Did we poison our Somalia soldiers?
Worthington, Peter

Back in October, CTV's W5 aired an intriguing item about mefloquine, the anti-malaria drug our soldiers took in Somalia - and still take in malaria-prone areas - which has side-effects that have caused the drug to be re-examined in other parts of the world.

Many believe mefloquine may have been responsible for some of the bizarre behavior of our troops in Somalia, since the drug was still in experimental stages in 1992 and not legally sold in Canada. W5 discovered that when the now-disbanded Airborne Regiment was sent to Somalia, Health Canada sanctioned the use of mefloquine (under the brand name Lariam, manufactured by Hoffman-La Roche) only on condition it was a controlled study with soldiers monitored and effects recorded.

None of this was done. As we now know, side-effects can lead to severe psycho-neurological problems. Dr. Michelle Brill-Edwards, a Health Canada drug regulator, quit in protest of possible dangerous psychiatric reactions - full-blown psychoses in cases, as well as hallucinations, nausea, nightmares, paranoia and suicidal impulses.

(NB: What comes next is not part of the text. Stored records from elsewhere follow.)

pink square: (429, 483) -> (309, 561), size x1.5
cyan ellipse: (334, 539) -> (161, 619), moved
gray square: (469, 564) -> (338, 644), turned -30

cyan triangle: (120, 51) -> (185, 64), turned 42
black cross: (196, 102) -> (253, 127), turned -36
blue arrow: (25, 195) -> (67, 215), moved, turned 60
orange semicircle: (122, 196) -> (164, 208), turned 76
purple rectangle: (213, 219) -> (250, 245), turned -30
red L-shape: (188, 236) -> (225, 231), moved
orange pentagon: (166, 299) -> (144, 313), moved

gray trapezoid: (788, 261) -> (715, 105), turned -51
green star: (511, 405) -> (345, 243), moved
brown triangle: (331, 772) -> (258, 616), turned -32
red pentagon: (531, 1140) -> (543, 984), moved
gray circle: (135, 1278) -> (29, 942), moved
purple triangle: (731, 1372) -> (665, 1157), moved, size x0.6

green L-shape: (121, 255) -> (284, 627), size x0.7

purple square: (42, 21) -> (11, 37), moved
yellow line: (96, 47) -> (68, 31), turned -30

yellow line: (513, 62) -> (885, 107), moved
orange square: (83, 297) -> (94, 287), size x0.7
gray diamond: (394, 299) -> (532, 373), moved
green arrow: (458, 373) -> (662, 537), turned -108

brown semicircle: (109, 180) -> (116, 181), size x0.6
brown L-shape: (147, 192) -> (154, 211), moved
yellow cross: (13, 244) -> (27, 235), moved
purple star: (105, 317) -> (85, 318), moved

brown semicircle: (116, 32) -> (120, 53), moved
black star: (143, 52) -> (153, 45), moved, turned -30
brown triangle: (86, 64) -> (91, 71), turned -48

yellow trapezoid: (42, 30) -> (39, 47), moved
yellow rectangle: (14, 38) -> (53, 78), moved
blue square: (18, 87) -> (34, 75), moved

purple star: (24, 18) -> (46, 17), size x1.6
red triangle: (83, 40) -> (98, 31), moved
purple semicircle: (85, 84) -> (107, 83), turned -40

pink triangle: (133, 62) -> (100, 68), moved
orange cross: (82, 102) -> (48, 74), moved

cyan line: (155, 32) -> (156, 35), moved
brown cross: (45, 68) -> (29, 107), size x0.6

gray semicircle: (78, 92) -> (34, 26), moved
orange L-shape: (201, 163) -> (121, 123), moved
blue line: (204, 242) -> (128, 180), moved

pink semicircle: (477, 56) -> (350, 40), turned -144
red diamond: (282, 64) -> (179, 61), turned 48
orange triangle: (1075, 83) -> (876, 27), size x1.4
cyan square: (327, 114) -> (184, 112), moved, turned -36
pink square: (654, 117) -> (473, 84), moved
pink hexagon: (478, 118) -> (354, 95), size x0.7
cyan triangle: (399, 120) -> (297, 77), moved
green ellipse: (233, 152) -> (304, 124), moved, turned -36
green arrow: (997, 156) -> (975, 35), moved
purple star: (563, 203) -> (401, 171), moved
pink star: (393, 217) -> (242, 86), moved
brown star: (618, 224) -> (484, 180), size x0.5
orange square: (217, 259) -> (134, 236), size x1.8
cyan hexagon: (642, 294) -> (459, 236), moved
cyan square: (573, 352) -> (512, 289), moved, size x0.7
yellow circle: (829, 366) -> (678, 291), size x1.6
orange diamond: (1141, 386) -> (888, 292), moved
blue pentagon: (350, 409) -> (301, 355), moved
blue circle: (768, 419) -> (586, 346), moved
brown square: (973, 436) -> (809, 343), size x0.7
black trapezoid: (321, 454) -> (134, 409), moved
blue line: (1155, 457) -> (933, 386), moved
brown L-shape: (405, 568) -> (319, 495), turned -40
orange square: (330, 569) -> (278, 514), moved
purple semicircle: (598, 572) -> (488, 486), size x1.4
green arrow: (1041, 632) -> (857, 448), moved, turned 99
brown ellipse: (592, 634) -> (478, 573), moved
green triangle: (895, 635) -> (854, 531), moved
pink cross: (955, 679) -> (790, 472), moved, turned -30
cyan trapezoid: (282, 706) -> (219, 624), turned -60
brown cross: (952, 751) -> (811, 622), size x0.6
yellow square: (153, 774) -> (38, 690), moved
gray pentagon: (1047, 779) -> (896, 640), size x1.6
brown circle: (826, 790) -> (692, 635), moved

Yet Brig.-Gen. Wendy Clay, former surgeon-general of the Canadian Forces and now director of Health Canada, said: "Mefloquine is used by the Canadian military whenever they are in malaria zones, like Haiti and Cambodia." The government and DND refuse to acknowledge there may be serious problems with mefloquine, and note (correctly) that it is the most effective anti-malaria drug around.

Reform MP John Cummins is a vociferous critic of mefloquine, and speculates it could be responsible for Master Cpl. Clayton Matchee's rampage when he beat a Somali prisoner to death in 1993. I've had soldiers, both serving and discharged, say their behavior was affected for a year or so after they had extended use of mefloquine in Somalia or Rwanda. Some are investigating a class action suit against the government.

Not given a choice, Canadian soldiers were ordered to take mefloquine in Somalia and Rwanda. One soldier, Scott Smith, who went from Somalia to Rwanda and was on mefloquine for most of a year, inexplicably committed suicide on Christmas Day, 1995.

Last spring, Britain's Daily Telegraph reported a leading doctor at the Defence Ministry spent two years researching mefloquine and determined that its "toxicity has been conclusively demonstrated," with unacceptable side-effects. British studies indicate one of every 140 users has serious side-effects.

Getting back to Somalia, in October 1994 Hoffman-La Roche's office in Mississauga formally notified DND it had received no response about shipments of mefloquine sent to the army in Petawawa, Ont., and the medical centre in Debert, N.S., in 1992. The understanding was that the military would be a "co-investigator" in a study that required them to "maintain logs of distribution," complete with consent forms from soldiers.

Health Canada demanded an answer within 24 hours. DND responded that it did not consider troops to be part of a "safety monitoring study," and no mefloquine consent forms were necessary for soldiers.

These documents weren't given to the Somalia inquiry which, according to Cummins, wasn't aware our soldiers were, in effect, guinea pigs for a drug at the time illegal in Canada.

What's disquieting is that there seems no awareness in government circles that mefloquine, while effective against malaria, might indeed be dangerous, with unknown victims among our military.

Unlike the British army, the Canadian military seems to have blind confidence in mefloquine, even though it warns that those with judgment jobs, like neurosurgeons or airline pilots, shouldn't use it. But it's OK for young men with loaded weapons. Does that make sense?